Gene Vector Integration Profiling in Eye and Brain

Nerve cells, or neurons, and the sensory cells of the eye, located in the retina, represent preferred targets for therapeutic gene delivery. Neurons and retinal cells are very enduring and stably integrated into the complex cellular networks that enable the sensory, cognitive and effector functions of the nervous system. The low tissue turnover implies that the cells mostly do not undergo division (mitosis) and, thus, maintain a membrane around their nuclei that represents a major hurdle to gene delivery.
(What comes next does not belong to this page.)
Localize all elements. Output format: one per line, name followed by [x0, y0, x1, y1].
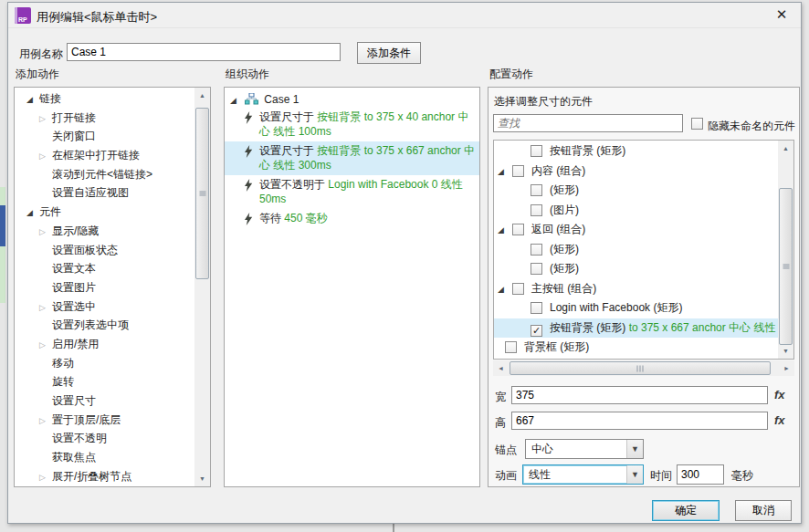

Lentiviruses are complex retroviruses which have evolved with the ability to transfer their genomes into the nucleus of non-dividing cells. Furthermore, lentiviral gene vectors are most efficient in pasting the therapeutic sequences into the cellular chromosomes, which are long strands of DNA containing the cellular genes arranged like beads on a string. However, the exact position at which the therapeutic sequences are introduced into the chromosomes cannot be predicted, as the integration process is untargeted. To prevent the random activation of genes controlling cell growth by this type of untargeted transgene insertion, it is important to understand the mechanisms of gene vector integration.

In the April 2011 issue of Molecular Therapy, Dr. Cynthia Bartholomae and colleagues report that the spectrum of integration events in eye and brain cells is different from that observed in the more frequently investigated blood-forming cells. Their careful analysis reveals that a cellular factor, known to be associated with the lentiviral integration machinery, is present at low levels in eye and brain cells, thus, providing a potential explanation for their data. The relatively neutral integration spectrum and the low cell turnover in these tissues suggest that carcinogenic side effects of therapeutic gene transfer might be rare.